Photo : Martin Keruzoré/Sodebo

Ayant interrompu sa course à 3h55 « pour réparer deux problèmes identifiés, sur le système de transmission de barre ainsi que sur le système de remontée du foil bâbord », le trimaran MACIF est revenu en course à 10h20, soit une escale technique qui aura duré 6 heures et 25 minutes. Dans la foulée, François Gabart et Gwénolé Gahinet ont franchi la marque de parcours de Robben Island à 10h44, 14 heures et 28 minutes après le premier, le Maxi Edmond de Rothschild, et 3 heures et 10 minutes après Actual Leader. De son côté, Sodebo Ultim 3, après avoir mis sa course entre parenthèses à 10h30, s'est amarré à un quai d'Alfred Basin, dans le port du Cap, à 11h.

 





Franck Cammas : « Le prochain point de passage, c’est Brest »

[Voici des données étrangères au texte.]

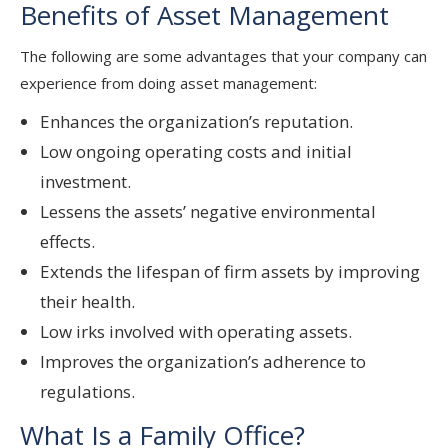
Benefits of Asset Management
The following are some advantages that your company can
experience from doing asset management:
Enhances the organization’s reputation.
Low ongoing operating costs and initial
investment.
Lessens the assets’ negative environmental
effects.
Extends the lifespan of firm assets by improving
their health.
Low irks involved with operating assets.
Improves the organization’s adherence to
regulations.
What Is a Family Office?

Photo : Yann Riou/PolaRyse/Gitana SA
Voici les commentaires de Franck Cammas et de Charles Caudrelier après leur passage au Cap mercredi soir, dans une vidéo envoyée par le media man du Maxi Edmond de Rothschild, Yann Riou.

Franck Cammas : « On est passés de 30 nœuds de vent à zéro en même pas une minute, on se demandait quand on allait s’en sortir. Finalement, on a eu un vent qui est revenu de l’autre côté et on a pu se dégager, mais je pense qu’on peut rester tanké des heures et des heures dans la baie du Cap, donc on est contents d’en être sortis. C’était un peu tordu, mais c’était sympa de voir la terre, de voir Table Mountain un peu de jour, il y avait encore un peu de clarté. La ville était là, on sentait les odeurs de la terre. On se disait avec Charles qu'on aurait bien aimé s’arrêter, mais la course, c’est comme ça, et c’est derrière nous, ce n’est pas plus mal. Maintenant, le prochain point de passage, c’est Brest. »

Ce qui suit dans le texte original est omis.